The Sepulchral Testament
Aura Strong necromancy and enchantment; CL 15th
Slot —; Price 92,000 gp; Weight 7 lbs.
DESCRIPTION
Bound in blackened grave-leather stretched tightly over thin plates of funerary iron, The Sepulchral Testament possesses a peculiar tactile warmth despite its deathly appearance. Tarnished silver clasps shaped like skeletal fingers hold the volume shut, while its spine bears no title - only a vertical line of tiny embossed skulls descending toward the bottom edge like a procession into the earth itself. The pages are composed of unnaturally thin vellum that whispers softly whenever turned, even in perfectly still air. Faint stains resembling old water damage spread through portions of the text, though close inspection reveals them to be silhouettes of reaching hands pressed beneath the surface of the parchment.
The Sepulchral Testament functions as a spellbook containing the following spells: chill touch, cause fear, ray of enfeeblement, false life, gentle repose, ghoul touch, spectral hand, vampiric touch, animate dead, halt undead, ray of exhaustion, circle of death, create undead, waves of exhaustion, finger of death, and the unique spell Gravebolt described below. Wizards may prepare these spells normally from the text as though from any other spellbook.
In addition, any necromancy spell prepared from The Sepulchral Testament gains a +1 profane bonus to its save DC and caster level.
The volume is, however, profoundly cursed.
Whenever a creature studies the book for spell preparation, reads from it for at least ten uninterrupted minutes, or sleeps within 10 feet of the closed volume, the Testament begins weaving subtle spiritual corruption through the target’s psyche. The victim must succeed on a DC 20 Will save each day of exposure or acquire one stage of the Testament’s Curse. These effects are cumulative, mind-affecting, and necromantic in nature.
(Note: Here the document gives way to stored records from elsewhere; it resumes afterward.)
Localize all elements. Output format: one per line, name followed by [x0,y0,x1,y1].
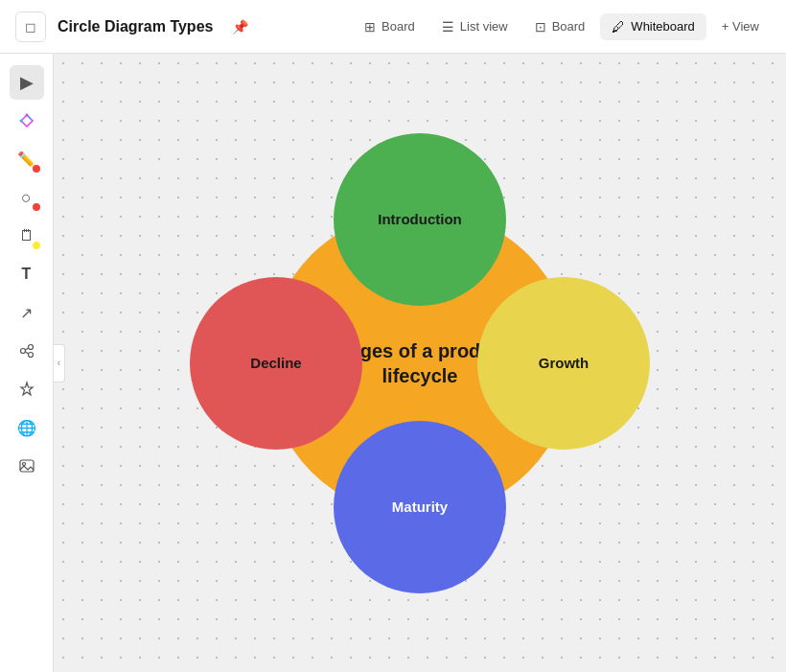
tool-image[interactable] [10,449,44,483]
tab-board1-label: Board [381,19,415,34]
tool-pen[interactable]: ✏️ [10,142,44,176]
header: ◻ Circle Diagram Types 📌 ⊞ Board ☰ List … [0,0,786,54]
venn-diagram: Stages of a product lifecycle Introducti… [171,114,669,613]
app-icon-symbol: ◻ [25,19,36,35]
image-icon [18,457,35,475]
circle-maturity: Maturity [334,421,506,593]
main-layout: ▶ ✏️ ○ 🗒 T ↗ [0,54,786,672]
svg-line-6 [25,352,28,354]
tool-globe[interactable]: 🌐 [10,410,44,445]
tab-board2-label: Board [552,19,586,34]
view-button-label: + View [722,19,759,34]
tool-magic[interactable] [10,372,44,406]
cursor-icon: ▶ [20,72,34,93]
view-button[interactable]: + View [710,13,771,39]
magic-icon [18,381,35,398]
nav-tabs: ⊞ Board ☰ List view ⊡ Board 🖊 Whiteboard… [353,13,771,40]
circle-icon: ○ [21,188,32,208]
tab-board2[interactable]: ⊡ Board [523,13,597,40]
tool-circle[interactable]: ○ [10,180,44,215]
text-icon: T [22,266,32,283]
sticky-icon: 🗒 [19,227,35,244]
sticky-dot [33,242,40,249]
tool-sticky[interactable]: 🗒 [10,219,44,253]
tool-diagram[interactable] [10,334,44,368]
arrow-icon: ↗ [20,304,33,322]
svg-point-8 [22,463,25,466]
svg-line-5 [25,348,28,350]
whiteboard-canvas[interactable]: ‹ Stages of a product lifecycle Introduc… [54,54,786,672]
diagram-icon [18,342,35,359]
maturity-label: Maturity [392,498,448,515]
whiteboard-icon: 🖊 [612,19,625,35]
svg-point-2 [20,349,25,354]
page-title: Circle Diagram Types [58,18,213,35]
svg-point-4 [28,353,33,358]
circle-introduction: Introduction [334,133,506,306]
tool-cursor[interactable]: ▶ [10,65,44,100]
board2-icon: ⊡ [535,19,546,35]
svg-point-0 [25,114,28,117]
tool-arrow[interactable]: ↗ [10,295,44,330]
circle-growth: Growth [477,277,650,450]
smart-shape-icon [18,112,35,129]
sidebar: ▶ ✏️ ○ 🗒 T ↗ [0,54,54,672]
svg-rect-7 [20,460,34,472]
tab-board1[interactable]: ⊞ Board [353,13,427,40]
circle-dot [33,203,40,211]
pen-dot [33,165,40,173]
tab-whiteboard-label: Whiteboard [631,19,694,34]
tool-smart-shape[interactable] [10,104,44,138]
tab-listview[interactable]: ☰ List view [430,13,520,40]
decline-label: Decline [250,355,301,371]
tab-whiteboard[interactable]: 🖊 Whiteboard [600,13,705,40]
collapse-handle[interactable]: ‹ [54,344,65,382]
circle-decline: Decline [190,277,362,450]
pin-icon: 📌 [232,19,248,35]
tool-text[interactable]: T [10,257,44,291]
tab-listview-label: List view [460,19,508,34]
growth-label: Growth [539,355,590,371]
introduction-label: Introduction [378,211,461,227]
globe-icon: 🌐 [17,419,36,437]
listview-icon: ☰ [442,19,454,35]
svg-point-1 [19,120,22,123]
center-label-line2: lifecycle [382,363,458,388]
collapse-icon: ‹ [58,358,60,368]
board1-icon: ⊞ [364,19,376,35]
app-icon: ◻ [15,12,46,42]
svg-point-3 [28,345,33,350]
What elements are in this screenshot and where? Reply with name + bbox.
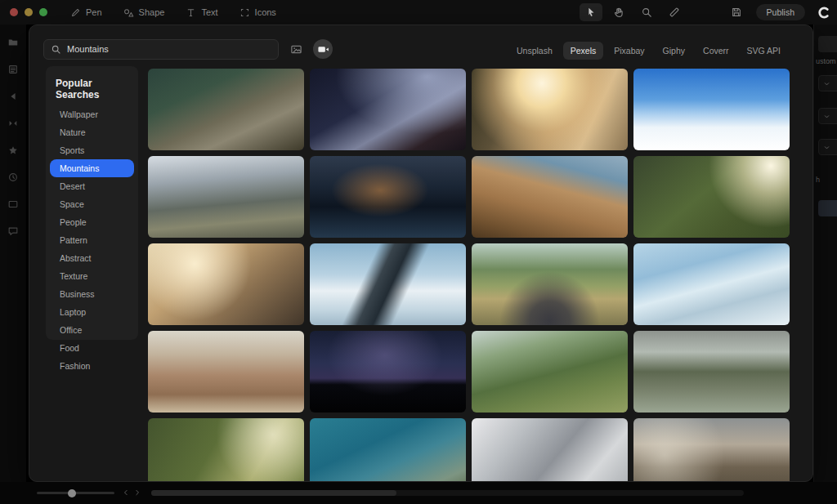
horizontal-scrollbar-thumb[interactable] [151, 490, 396, 496]
dropdown-fragment[interactable] [818, 75, 837, 91]
sidebar-item-space[interactable]: Space [50, 195, 134, 213]
sidebar-item-fashion[interactable]: Fashion [50, 357, 134, 375]
sidebar-item-abstract[interactable]: Abstract [50, 249, 134, 267]
rail-button-star[interactable] [5, 142, 21, 158]
menu-item-shape[interactable]: Shape [123, 7, 165, 18]
result-photo-glacial-lake-valley[interactable] [633, 331, 790, 413]
photo-mode-button[interactable] [286, 39, 306, 59]
sidebar-item-wallpaper[interactable]: Wallpaper [50, 105, 134, 123]
bottom-bar [0, 482, 837, 504]
top-right-tools: Publish [575, 3, 830, 21]
app-logo [817, 6, 830, 20]
result-photo-spire-above-clouds[interactable] [310, 243, 466, 325]
rail-button-play[interactable] [5, 88, 21, 105]
page-nav-chevron-left-button[interactable] [121, 488, 131, 497]
rail-button-frame[interactable] [5, 196, 21, 212]
sidebar-item-desert[interactable]: Desert [50, 177, 134, 195]
media-type-toggle [279, 39, 333, 59]
menu-item-label: Shape [139, 7, 165, 17]
result-photo-golden-reeds[interactable] [148, 243, 304, 325]
rail-button-comment[interactable] [5, 223, 21, 239]
rail-button-library[interactable] [5, 61, 21, 78]
search-box[interactable] [43, 39, 279, 60]
text-icon [186, 7, 196, 18]
pen-icon [70, 7, 81, 18]
popular-searches-sidebar: Popular Searches WallpaperNatureSportsMo… [46, 66, 138, 340]
save-button[interactable] [725, 3, 748, 21]
chevron-down-icon [822, 79, 831, 88]
cursor-tool-button[interactable] [580, 3, 602, 21]
transition-icon [7, 118, 19, 129]
source-tabs: UnsplashPexelsPixabayGiphyCoverrSVG API [509, 42, 788, 60]
hand-tool-button[interactable] [607, 3, 630, 21]
minimize-window-button[interactable] [25, 8, 33, 16]
source-tab-svg-api[interactable]: SVG API [740, 42, 788, 60]
sidebar-item-laptop[interactable]: Laptop [50, 303, 134, 321]
result-photo-sunlit-green-valley[interactable] [633, 156, 790, 238]
sidebar-item-nature[interactable]: Nature [50, 123, 134, 141]
rail-button-clock[interactable] [5, 169, 21, 185]
source-tab-unsplash[interactable]: Unsplash [509, 42, 560, 60]
right-properties-panel-sliver: ustom h [813, 25, 837, 482]
source-tab-pixabay[interactable]: Pixabay [606, 42, 651, 60]
result-photo-milky-way[interactable] [310, 331, 466, 413]
result-photo-green-rocky-ridge[interactable] [148, 69, 304, 150]
traffic-lights [10, 8, 47, 16]
sidebar-item-business[interactable]: Business [50, 285, 134, 303]
comment-icon [7, 225, 19, 237]
top-toolbar: PenShapeTextIcons Publish [0, 0, 837, 25]
video-mode-button[interactable] [313, 39, 333, 59]
sidebar-item-pattern[interactable]: Pattern [50, 231, 134, 249]
result-photo-boulder-beach[interactable] [148, 331, 304, 413]
result-photo-green-ridge-trail[interactable] [472, 331, 628, 413]
close-window-button[interactable] [10, 8, 18, 16]
source-tab-coverr[interactable]: Coverr [696, 42, 736, 60]
frame-icon [7, 198, 19, 210]
ruler-tool-button[interactable] [663, 3, 686, 21]
tool-menu: PenShapeTextIcons [70, 7, 276, 18]
sidebar-item-people[interactable]: People [50, 213, 134, 231]
dropdown-fragment[interactable] [818, 139, 837, 155]
panel-fragment-box [818, 36, 837, 52]
sidebar-list: WallpaperNatureSportsMountainsDesertSpac… [46, 105, 138, 375]
rail-button-transition[interactable] [5, 115, 21, 132]
shape-icon [123, 7, 134, 18]
publish-button[interactable]: Publish [756, 4, 805, 20]
menu-item-text[interactable]: Text [186, 7, 217, 18]
zoom-slider[interactable] [37, 492, 114, 494]
menu-item-label: Pen [86, 7, 102, 17]
search-input[interactable] [67, 44, 263, 54]
source-tab-giphy[interactable]: Giphy [656, 42, 692, 60]
sidebar-item-food[interactable]: Food [50, 339, 134, 357]
search-tool-button[interactable] [635, 3, 658, 21]
panel-fragment-button[interactable] [818, 200, 837, 216]
result-photo-glacier-valley[interactable] [148, 156, 304, 238]
dropdown-fragment[interactable] [818, 108, 837, 124]
result-photo-cliff-road-lake[interactable] [472, 156, 628, 238]
source-tab-pexels[interactable]: Pexels [563, 42, 604, 60]
result-photo-starry-snow-peak[interactable] [310, 69, 466, 150]
save-icon [731, 7, 742, 18]
zoom-window-button[interactable] [39, 8, 47, 16]
result-photo-sunlit-forest[interactable] [148, 418, 304, 482]
result-photo-sunrise-mist-lake[interactable] [472, 69, 628, 150]
panel-fragment-label: ustom [816, 57, 836, 65]
page-nav-chevron-right-button[interactable] [132, 488, 142, 497]
result-photo-snow-slopes[interactable] [633, 243, 790, 325]
result-photo-misty-rock-spire[interactable] [633, 418, 790, 482]
sidebar-item-sports[interactable]: Sports [50, 141, 134, 159]
result-photo-feet-over-village[interactable] [472, 243, 628, 325]
menu-item-icons[interactable]: Icons [239, 7, 276, 18]
sidebar-item-mountains[interactable]: Mountains [50, 159, 134, 177]
result-photo-dusk-fjord[interactable] [310, 156, 466, 238]
menu-item-pen[interactable]: Pen [70, 7, 102, 18]
rail-button-folder[interactable] [5, 34, 21, 51]
result-photo-alps-over-clouds[interactable] [633, 69, 790, 150]
result-photo-coast-lighthouse[interactable] [310, 418, 466, 482]
result-photo-snowy-river-aerial[interactable] [472, 418, 628, 482]
zoom-slider-handle[interactable] [68, 489, 76, 497]
sidebar-item-texture[interactable]: Texture [50, 267, 134, 285]
horizontal-scrollbar[interactable] [151, 490, 744, 496]
sidebar-item-office[interactable]: Office [50, 321, 134, 339]
menu-item-label: Icons [255, 7, 276, 17]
Stage One - The Quieting Flesh:
Food becomes dull and unpleasant. The victim’s skin grows colder by several degrees, and mirrors begin reflecting them a fraction of a second too slowly. The target takes a -2 penalty on saves against fear effects originating from undead creatures and suffers a -1 penalty on Diplomacy checks against living humanoids.
Stage Two - The Dimming Heart:
The victim no longer gains emotional comfort from companionship, celebration, or physical affection. Living creatures increasingly appear fragile, frantic, and temporary. The target gains darkvision 30 ft. if they do not already possess it, but takes a -2 penalty on all Charisma-based skill checks involving living creatures other than Intimidate.
Stage Three - The Gravebound Longing:
The victim begins dreaming of crypts, embalming chambers, drowned graveyards, and silent processions beneath moonlit skies. Healing magic from the conjuration (healing) school restores only half the normal amount of hit points to the victim, while negative energy heals them for half the amount it would normally damage.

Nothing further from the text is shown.